● **Given entries**:
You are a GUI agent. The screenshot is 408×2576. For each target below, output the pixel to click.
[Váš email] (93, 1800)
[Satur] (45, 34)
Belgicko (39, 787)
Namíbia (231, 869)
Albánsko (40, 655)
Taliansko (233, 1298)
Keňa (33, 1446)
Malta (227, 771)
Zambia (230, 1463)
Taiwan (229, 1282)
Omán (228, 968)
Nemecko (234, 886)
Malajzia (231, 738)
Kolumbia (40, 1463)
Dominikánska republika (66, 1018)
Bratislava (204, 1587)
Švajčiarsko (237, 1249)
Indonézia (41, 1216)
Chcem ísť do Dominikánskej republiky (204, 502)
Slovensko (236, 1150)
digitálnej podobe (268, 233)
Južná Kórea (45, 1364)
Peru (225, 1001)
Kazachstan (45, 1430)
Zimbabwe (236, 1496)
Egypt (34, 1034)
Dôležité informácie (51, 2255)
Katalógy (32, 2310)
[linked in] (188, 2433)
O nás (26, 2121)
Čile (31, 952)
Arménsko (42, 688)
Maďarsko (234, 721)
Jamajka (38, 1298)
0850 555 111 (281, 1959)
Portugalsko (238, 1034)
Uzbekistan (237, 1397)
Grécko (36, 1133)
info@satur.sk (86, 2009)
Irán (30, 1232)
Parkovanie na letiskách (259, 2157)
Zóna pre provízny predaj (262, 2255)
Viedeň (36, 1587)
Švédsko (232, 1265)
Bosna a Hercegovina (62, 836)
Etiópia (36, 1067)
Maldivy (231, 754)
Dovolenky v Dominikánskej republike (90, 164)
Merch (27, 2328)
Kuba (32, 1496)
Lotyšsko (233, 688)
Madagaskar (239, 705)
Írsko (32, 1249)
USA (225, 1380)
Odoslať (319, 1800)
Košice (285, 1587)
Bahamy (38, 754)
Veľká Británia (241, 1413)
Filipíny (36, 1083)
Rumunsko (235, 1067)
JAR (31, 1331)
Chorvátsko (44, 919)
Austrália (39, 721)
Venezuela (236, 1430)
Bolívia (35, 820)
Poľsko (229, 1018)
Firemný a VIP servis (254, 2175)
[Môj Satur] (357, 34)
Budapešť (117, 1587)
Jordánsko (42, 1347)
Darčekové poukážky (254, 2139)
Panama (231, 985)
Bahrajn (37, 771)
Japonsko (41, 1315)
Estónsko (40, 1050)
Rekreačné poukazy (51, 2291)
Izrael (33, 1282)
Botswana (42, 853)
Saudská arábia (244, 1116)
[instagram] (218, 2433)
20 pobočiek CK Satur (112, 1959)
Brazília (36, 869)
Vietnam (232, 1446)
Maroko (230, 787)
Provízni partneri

● **Description of the task**: Output the line that contains "Izrael (33, 1282)", followed by every later line in the listing, with no line omitted and none added.

● **Exercise result**:
Izrael (33, 1282)
Botswana (42, 853)
Saudská arábia (244, 1116)
[instagram] (218, 2433)
20 pobočiek CK Satur (112, 1959)
Brazília (36, 869)
Vietnam (232, 1446)
Maroko (230, 787)
Provízni partneri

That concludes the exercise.